I would LOVE to get my hands on a couple of TC Sounds 3000s...drool...
-Cody

MacLeod

There isnt a difference in power. A QUALITY 500 watt Class D amp will make 500 watts, and a 500 watt Class AB amp will make 500 watts. However, like John said, the Class D will do it with less current draw from your battery because its more effecient.

As far as sound, there is no difference. Class D amps tend to have more distortion but for subs its not an issue as youre not going to hear it.

The way I boil it down is like this: If space is a consideration get a Class D as they will be smaller than an equally powerful AB amp. If money is a concern get an AB as they will be cheaper than an equally powerful D.

Another advantage to running a Class D is that its stable to 2 ohms mono where most AB amps are not. So if you have a pair of 4 ohm SVC subs or a single 4 ohm DVC sub then a Class D would work better.

killerb

i used to run a zapco a/b amp on my subs and now run a d class amp. the dampening factor on the zapco was way higher, but i hear no difference. i would go class d on subs. my massive audio amp has tons of power and sounds great. 1500 watts on a stock hyundai electrical system.

exalted512

class ab will only be cheaper than a comparable class d if youre doing your power at 4 ohms. But if youre doing it at 2 or 1, then class d is almost always going to be cheaper.
-Cody

docsparkss

Sound-quality of Class-D Amplifiers Less distortion than class AB ?

A main disadvantage of class B is crossover distortion as discussed completely by Douglas Self in EWW.
See also http://www.dself.dsl.pipex.com/

In most high quality amplifiers this distortion is reduced by rising the bias current, making the amplifier operate in Class A at low power levels. This reduces the distortion at the zero-crossings but the problem is then shifted to a higher level where class B begins.

Another distortion mechanism of class B is supply line pollution, When we look at the supply current during a sinusoid output signal, it looks like a single phase rectified sine with high harmonics generated at the sharp edges.
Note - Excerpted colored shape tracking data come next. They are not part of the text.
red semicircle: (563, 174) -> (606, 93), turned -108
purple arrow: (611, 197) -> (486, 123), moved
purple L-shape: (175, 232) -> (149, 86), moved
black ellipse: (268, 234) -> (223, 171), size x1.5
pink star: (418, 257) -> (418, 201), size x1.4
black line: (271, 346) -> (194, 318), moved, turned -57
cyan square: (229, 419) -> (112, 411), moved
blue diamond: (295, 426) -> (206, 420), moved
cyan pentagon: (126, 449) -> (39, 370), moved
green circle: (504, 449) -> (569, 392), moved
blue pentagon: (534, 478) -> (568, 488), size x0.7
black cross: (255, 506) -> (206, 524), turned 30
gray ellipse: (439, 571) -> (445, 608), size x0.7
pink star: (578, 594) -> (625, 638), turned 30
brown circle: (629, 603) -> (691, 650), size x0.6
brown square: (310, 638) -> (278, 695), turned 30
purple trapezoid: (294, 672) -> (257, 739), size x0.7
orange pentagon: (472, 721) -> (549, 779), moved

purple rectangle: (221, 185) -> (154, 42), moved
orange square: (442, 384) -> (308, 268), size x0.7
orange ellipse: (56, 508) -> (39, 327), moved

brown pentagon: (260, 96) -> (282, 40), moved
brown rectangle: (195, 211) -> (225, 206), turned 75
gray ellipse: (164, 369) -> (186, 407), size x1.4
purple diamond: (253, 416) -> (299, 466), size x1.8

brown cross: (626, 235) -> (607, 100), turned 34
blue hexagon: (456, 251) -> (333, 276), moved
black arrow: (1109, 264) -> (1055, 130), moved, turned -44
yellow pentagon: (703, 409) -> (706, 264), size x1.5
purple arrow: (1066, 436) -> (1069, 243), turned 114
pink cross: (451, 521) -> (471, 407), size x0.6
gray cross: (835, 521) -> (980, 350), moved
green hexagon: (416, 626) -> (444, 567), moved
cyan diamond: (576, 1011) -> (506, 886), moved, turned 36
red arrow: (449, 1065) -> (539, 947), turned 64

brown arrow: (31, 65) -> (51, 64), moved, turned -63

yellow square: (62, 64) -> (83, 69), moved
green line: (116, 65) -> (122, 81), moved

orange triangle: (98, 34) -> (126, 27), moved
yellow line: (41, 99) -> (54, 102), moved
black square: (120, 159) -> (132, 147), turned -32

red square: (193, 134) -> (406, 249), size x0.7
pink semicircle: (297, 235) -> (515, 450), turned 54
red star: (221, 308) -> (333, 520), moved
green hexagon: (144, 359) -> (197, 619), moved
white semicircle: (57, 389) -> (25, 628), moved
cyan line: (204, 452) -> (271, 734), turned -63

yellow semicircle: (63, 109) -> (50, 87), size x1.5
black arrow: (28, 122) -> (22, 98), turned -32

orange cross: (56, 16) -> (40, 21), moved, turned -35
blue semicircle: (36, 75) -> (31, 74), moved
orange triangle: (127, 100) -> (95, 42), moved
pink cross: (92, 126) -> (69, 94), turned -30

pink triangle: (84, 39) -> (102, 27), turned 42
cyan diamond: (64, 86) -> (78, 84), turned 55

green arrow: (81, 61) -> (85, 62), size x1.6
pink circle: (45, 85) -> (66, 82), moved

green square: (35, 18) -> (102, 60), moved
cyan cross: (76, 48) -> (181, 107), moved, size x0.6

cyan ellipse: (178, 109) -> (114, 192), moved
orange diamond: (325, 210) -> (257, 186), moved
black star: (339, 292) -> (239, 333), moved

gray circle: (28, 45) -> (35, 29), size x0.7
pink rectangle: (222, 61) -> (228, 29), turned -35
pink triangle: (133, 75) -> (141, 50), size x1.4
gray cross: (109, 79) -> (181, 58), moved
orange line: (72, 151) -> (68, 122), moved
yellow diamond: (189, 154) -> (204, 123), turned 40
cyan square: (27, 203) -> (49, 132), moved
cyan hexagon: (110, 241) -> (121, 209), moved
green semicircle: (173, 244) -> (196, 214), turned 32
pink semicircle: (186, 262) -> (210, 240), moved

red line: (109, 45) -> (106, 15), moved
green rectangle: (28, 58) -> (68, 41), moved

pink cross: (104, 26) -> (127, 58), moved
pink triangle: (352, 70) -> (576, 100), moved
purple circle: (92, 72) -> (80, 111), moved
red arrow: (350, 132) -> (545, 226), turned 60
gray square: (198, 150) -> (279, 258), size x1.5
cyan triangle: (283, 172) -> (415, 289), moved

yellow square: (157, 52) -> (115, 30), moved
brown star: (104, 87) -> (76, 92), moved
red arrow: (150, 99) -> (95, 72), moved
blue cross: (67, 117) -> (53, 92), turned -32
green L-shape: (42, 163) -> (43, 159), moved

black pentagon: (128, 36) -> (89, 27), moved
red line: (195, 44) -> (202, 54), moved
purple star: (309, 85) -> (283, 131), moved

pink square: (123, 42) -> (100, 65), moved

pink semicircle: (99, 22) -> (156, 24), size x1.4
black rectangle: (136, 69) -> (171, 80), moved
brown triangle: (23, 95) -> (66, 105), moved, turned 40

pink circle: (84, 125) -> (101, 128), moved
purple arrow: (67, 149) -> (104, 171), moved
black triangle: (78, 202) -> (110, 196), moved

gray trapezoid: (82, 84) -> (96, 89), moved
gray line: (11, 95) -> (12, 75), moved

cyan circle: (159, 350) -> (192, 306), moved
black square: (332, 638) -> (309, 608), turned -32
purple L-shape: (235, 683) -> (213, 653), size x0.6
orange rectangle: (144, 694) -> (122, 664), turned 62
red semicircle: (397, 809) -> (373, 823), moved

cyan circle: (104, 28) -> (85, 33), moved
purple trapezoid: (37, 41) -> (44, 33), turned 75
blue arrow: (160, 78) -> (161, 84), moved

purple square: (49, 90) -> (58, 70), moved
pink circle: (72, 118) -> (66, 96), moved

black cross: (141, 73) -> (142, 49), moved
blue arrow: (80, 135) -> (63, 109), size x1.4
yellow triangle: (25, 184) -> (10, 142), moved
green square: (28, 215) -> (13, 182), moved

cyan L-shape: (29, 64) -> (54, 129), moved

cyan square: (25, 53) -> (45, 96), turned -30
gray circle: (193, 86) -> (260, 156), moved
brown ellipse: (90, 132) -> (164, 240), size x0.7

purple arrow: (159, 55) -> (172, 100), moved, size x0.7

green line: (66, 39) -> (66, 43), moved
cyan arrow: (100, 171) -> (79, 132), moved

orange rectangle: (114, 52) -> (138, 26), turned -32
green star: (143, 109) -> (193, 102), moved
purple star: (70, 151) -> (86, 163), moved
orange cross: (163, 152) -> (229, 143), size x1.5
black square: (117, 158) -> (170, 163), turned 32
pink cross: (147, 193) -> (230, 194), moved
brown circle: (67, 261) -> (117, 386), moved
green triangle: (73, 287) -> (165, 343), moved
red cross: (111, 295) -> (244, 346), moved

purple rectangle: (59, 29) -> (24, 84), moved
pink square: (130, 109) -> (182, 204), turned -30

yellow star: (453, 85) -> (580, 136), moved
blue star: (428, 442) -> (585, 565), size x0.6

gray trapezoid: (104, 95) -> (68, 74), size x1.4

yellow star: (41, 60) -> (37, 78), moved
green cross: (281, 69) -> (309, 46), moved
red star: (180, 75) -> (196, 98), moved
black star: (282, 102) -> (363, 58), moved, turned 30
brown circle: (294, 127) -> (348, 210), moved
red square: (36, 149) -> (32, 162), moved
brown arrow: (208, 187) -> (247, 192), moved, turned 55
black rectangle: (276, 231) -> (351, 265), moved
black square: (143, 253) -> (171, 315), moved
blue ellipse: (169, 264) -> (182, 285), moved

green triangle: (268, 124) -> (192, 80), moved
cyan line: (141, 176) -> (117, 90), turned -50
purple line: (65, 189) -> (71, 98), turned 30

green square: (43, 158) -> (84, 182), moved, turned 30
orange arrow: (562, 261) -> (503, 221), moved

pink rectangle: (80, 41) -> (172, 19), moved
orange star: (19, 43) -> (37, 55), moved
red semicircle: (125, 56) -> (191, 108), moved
At higher frequencies the PSU rejection ratio is poor resulting in highly non-linear modulation of the output-voltage. An power supply with zero output resistance at all audio frequencies will prevent this problem. In better Analog amplifiers the housings are filled with caps of 10,000 mF or more per channel to reduce the supply resistance. In class A operation there is no supply problem at all, except the huge energy account. The current drawn is only DC.

Distortion mechanisms in class D :
In a class D amplifier the distortion mechanisms, are complete different. Distortion at zero-crossings like in AB amplifiers does not occur.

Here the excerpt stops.